Reconstruction of Cluster Masses using Particle Based Lensing I: Application to Weak Lensing
Sanghamitra Deb, David M. Goldberg, Vede J. Ramdass

TL;DR
Particle-Based Lensing (PBL) is a novel method for galaxy cluster mass reconstruction that treats each lensed galaxy as a particle, allowing for adaptive, high-resolution mapping of mass distributions using all lensing observables.
Contribution
The paper introduces PBL, a new particle-based approach for gravitational lensing mass reconstruction that improves detection of substructures and cusps over traditional grid-based methods.
Findings
PBL outperforms grid-based methods in identifying substructures.

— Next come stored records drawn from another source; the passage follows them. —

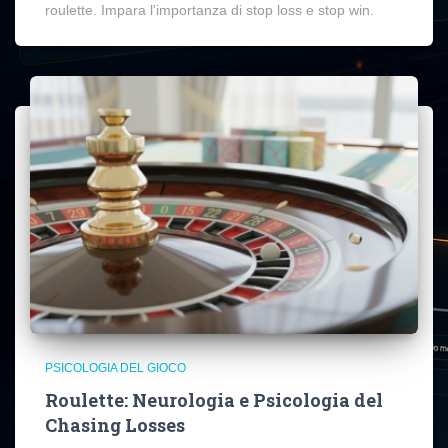
roulette. Impara l'importanza di stop loss e stop win.
PSICOLOGIA DEL GIOCO
Roulette: Neurologia e Psicologia del
Chasing Losses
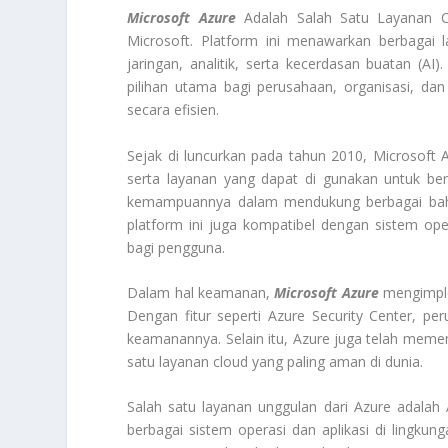
Microsoft Azure
Adalah Salah Satu Layanan 
Microsoft. Platform ini menawarkan berbagai l
jaringan, analitik, serta kecerdasan buatan (AI)
pilihan utama bagi perusahaan, organisasi, d
secara efisien.
Sejak di luncurkan pada tahun 2010, Microsoft A
serta layanan yang dapat di gunakan untuk ber
kemampuannya dalam mendukung berbagai baha
platform ini juga kompatibel dengan sistem ope
bagi pengguna.
Dalam hal keamanan,
Microsoft Azure
mengimple
Dengan fitur seperti Azure Security Center, 
keamanannya. Selain itu, Azure juga telah memen
satu layanan cloud yang paling aman di dunia.
Salah satu layanan unggulan dari Azure adala
berbagai sistem operasi dan aplikasi di lingkun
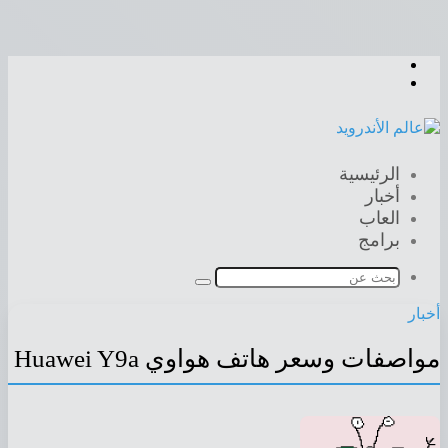
القائمة
بحث
عن
الرئيسية
أخبار
العاب
برامج
بحث
عن
بار
اصفات وسعر هاتف هواوي Huawei Y9a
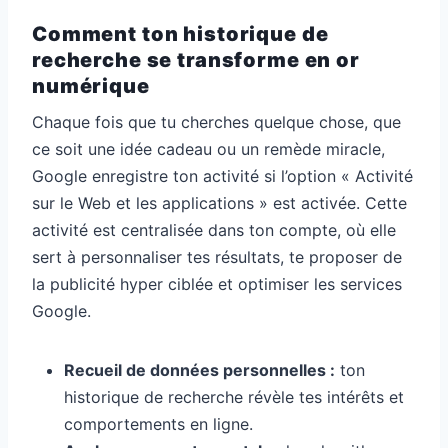
Comment ton historique de
recherche se transforme en or
numérique
Chaque fois que tu cherches quelque chose, que
ce soit une idée cadeau ou un remède miracle,
Google enregistre ton activité si l’option « Activité
sur le Web et les applications » est activée. Cette
activité est centralisée dans ton compte, où elle
sert à personnaliser tes résultats, te proposer de
la publicité hyper ciblée et optimiser les services
Google.
Recueil de données personnelles :
ton
historique de recherche révèle tes intérêts et
comportements en ligne.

PBL successfully detects substructure in the Bullet Cluster without strong lensing data.
The method provides constant signal-to-noise and exploits high information density regions.
Abstract
We present Particle-Based Lensing (PBL), a new technique for gravitational lensing mass reconstructions of galaxy clusters. Traditionally, most methods have employed either a finite inversion or gridding to turn observational lensed galaxy ellipticities into an estimate of the surface mass density of a galaxy cluster. We approach the problem from a different perspective, motivated by the success of multi-scale analysis in smoothed particle hydrodynamics. In PBL, we treat each of the lensed galaxies as a particle and then reconstruct the potential by smoothing over a local kernel with variable smoothing scale. In this way, we can tune a reconstruction to produce constant signal-noise throughout, and maximally exploit regions of high information density. PBL is designed to include all lensing observables, including multiple image positions and fluxes from strong lensing, as well as weak…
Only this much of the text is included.